Business process automation (BPA), also known as business automation, is the technology-enabled automation of business processes.[1]
Tool sets vary in ability, but there is an increasing trend towards the use of artificial intelligence technologies that can understand natural language and unstructured data sets, interact with human beings, and adapt to new types of problems without human-guided training.[2]
A business process management system is different from BPA. However, it is possible to build automation on the back of a BPM implementation. The actual tools to achieve this vary, from writing custom application code to using specialist BPA tools.[3]
See main article: Robotic process automation. The practice of performing robotic process automation (RPA) results in the deployment of attended or unattended software agents into an organization's environment. These software agents, or robots, are deployed to perform pre-defined structured and repetitive sets of business tasks or processes. The goal is for humans to focus on more productive tasks, while the software agents handle the repetitive ones.[4]
BPA providers tend to focus on different industry sectors but the underlying approach tends to be similar in that BPA providers will attempt to provide the shortest route to automation by interacting with the user interface rather than going into the application code or database behind it.[5]

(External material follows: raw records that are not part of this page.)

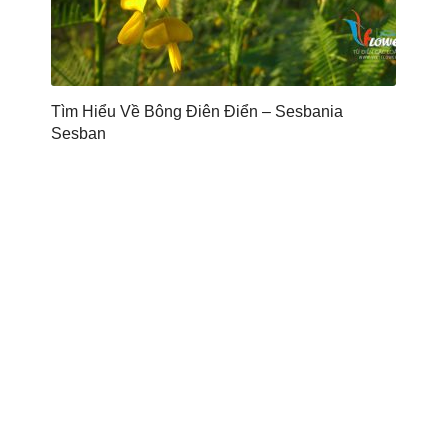
Tìm Hiểu Về Bông Điên Điển – Sesbania
Sesban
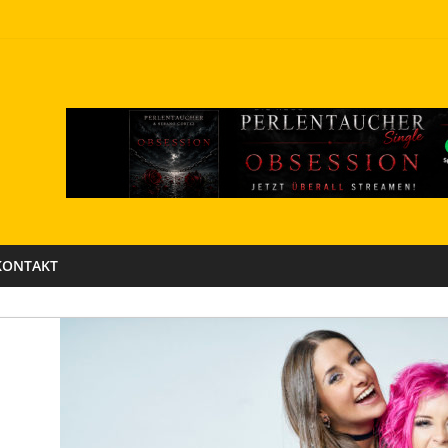
KONTAKT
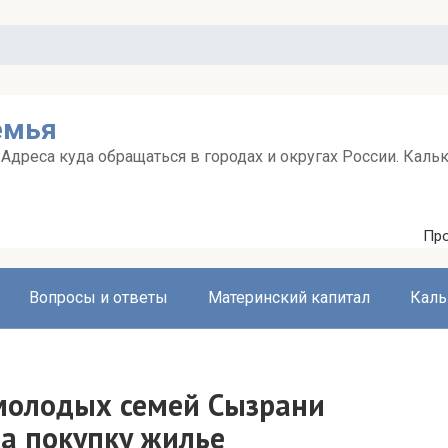
емья
дреса куда обращаться в городах и округах России. Каль
Про
Вопросы и ответы
Материнский капитал
Каль
 молодых семей Сызрани
а покупку жилье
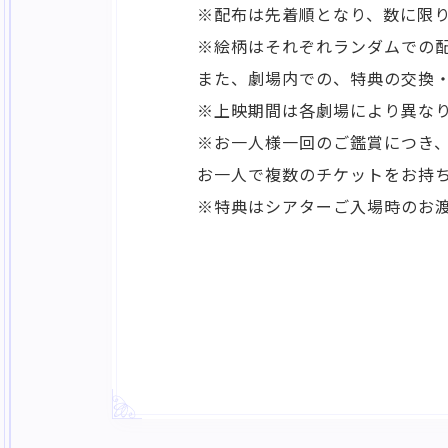
※配布は先着順となり、数に限
※絵柄はそれぞれランダムでの
また、劇場内での、特典の交換
※上映期間は各劇場により異な
※お一人様一回のご鑑賞につき、
HOME
お一人で複数のチケットをお持
※特典はシアターご入場時のお
CHARACTE
THEATER
SPECIAL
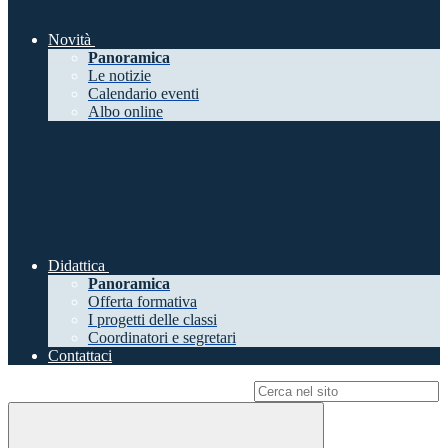
Novità
Panoramica
Le notizie
Calendario eventi
Albo online
Didattica
Panoramica
Offerta formativa
I progetti delle classi
Coordinatori e segretari
Contattaci
Campo di ricerca per le pagine del sito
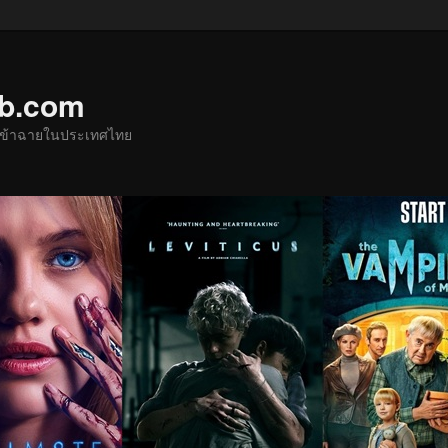
ub.com
ด้เข้าฉายในประเทศไทย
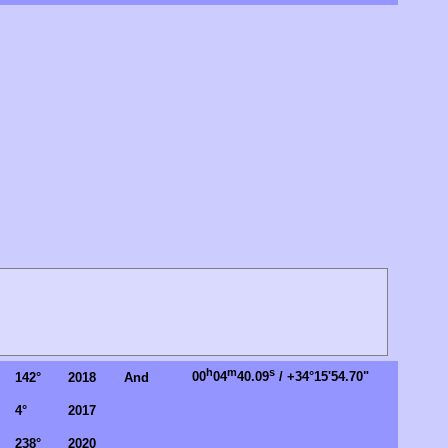
h
m
s
00
04
40.09
/ +34°15'54.70"
142°
2018
And
4°
2017
238°
2020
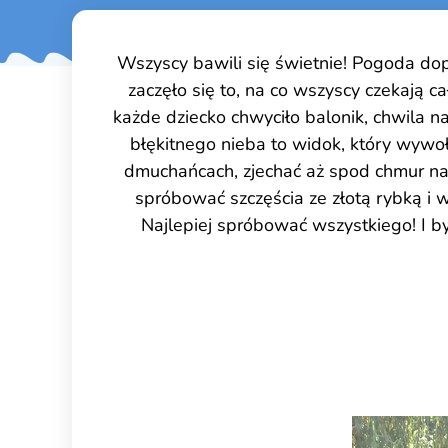
Wszyscy bawili się świetnie! Pogoda dop
zaczęło się to, na co wszyscy czekają 
każde dziecko chwyciło balonik, chwila n
błękitnego nieba to widok, który wywoł
dmuchańcach, zjechać aż spod chmur na 
spróbować szczęścia ze złotą rybką i 
Najlepiej spróbować wszystkiego! I by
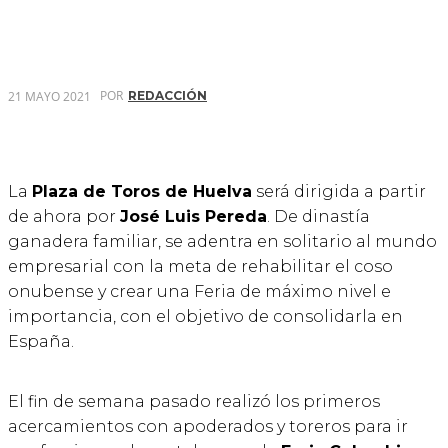
POR
21 MAYO 2021
REDACCIÓN
La
Plaza de Toros de Huelva
será dirigida a partir
de ahora por
José Luis Pereda
. De dinastía
ganadera familiar, se adentra en solitario al mundo
empresarial con la meta de rehabilitar el coso
onubense y crear una Feria de máximo nivel e
importancia, con el objetivo de consolidarla en
España.
El fin de semana pasado realizó los primeros
acercamientos con apoderados y toreros para ir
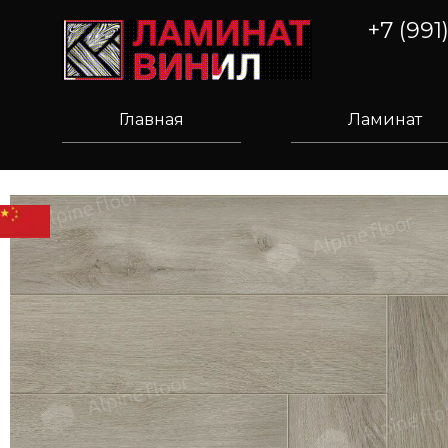
+7 (991
Главная
Ламинат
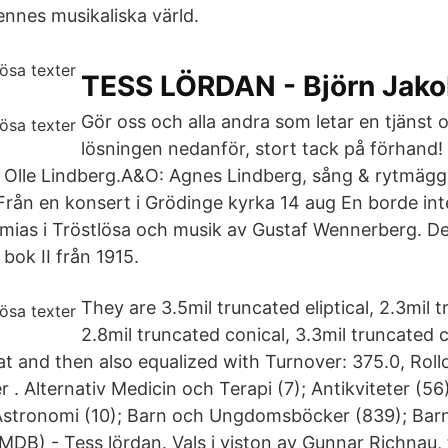
ennes musikaliska värld.
TESS LÖRDAN - Björn Jak
Gör oss och alla andra som letar en tjänst o
lösningen nedanför, stort tack på förhand! 
: Olle Lindberg.A&O: Agnes Lindberg, sång & rytmägg;
 Från en konsert i Grödinge kyrka 14 aug En borde int
mias i Tröstlösa och musik av Gustaf Wennerberg. De
 bok II från 1915.
They are 3.5mil truncated eliptical, 2.3mil 
2.8mil truncated conical, 3.3mil truncated 
t and then also equalized with Turnover: 375.0, Rolloff
 . Alternativ Medicin och Terapi (7); Antikviteter (56)
 Astronomi (10); Barn och Ungdomsböcker (839); Bar
DB) - Tess lördan. Vals i viston av Gunnar Richnau, 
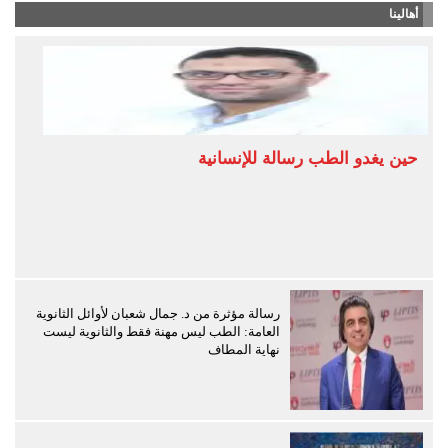
أهالينا
حين يغدو الطب رسالة للإنسانية
رسالة مؤثرة من د. جمال شعبان لأوائل الثانوية
العامة: الطب ليس مهنة فقط والثانوية ليست
نهاية المطاف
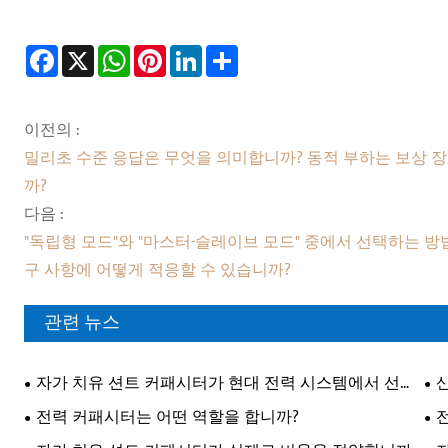
Facebook
X
WhatsApp
Pinterest
LinkedIn
Share
이전의 :
밀리초 수준 응답은 무엇을 의미합니까? 동적 부하는 보상 장
까?
다음 :
"독립형 모드"와 "마스터-슬레이브 모드" 중에서 선택하는 
구 사항에 어떻게 적응할 수 있습니까?
관련 뉴스
자가 치유 션트 커패시터가 현대 전력 시스템에서 선호
되는 이유는 무엇입니까?
택
전력 커패시터는 어떤 역할을 합니까?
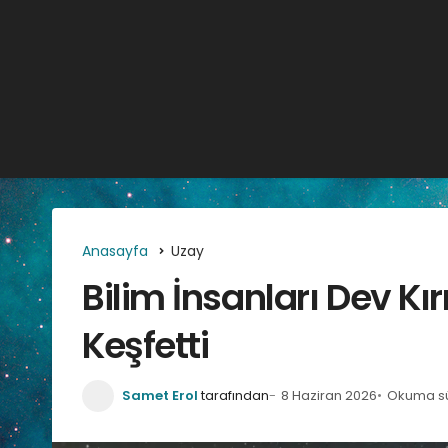
Anasayfa
Uzay
Bilim İnsanları Dev Kır
Keşfetti
Samet Erol
tarafından
8 Haziran 2026
Okuma sü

Artificial intelligence software robots are deployed to handle unstructured data sets (like images, texts, audios) and are deployed after performing and deploying robotic process automation: They can, for instance, populate an automatic transcript from a video. The combination of automation and artificial intelligence (AI) brings autonomy for the robots, along with the capability in mastering cognitive tasks:[6] At this stage, the robot is able to learn and improve the processes by analyzing and adapting them.[7]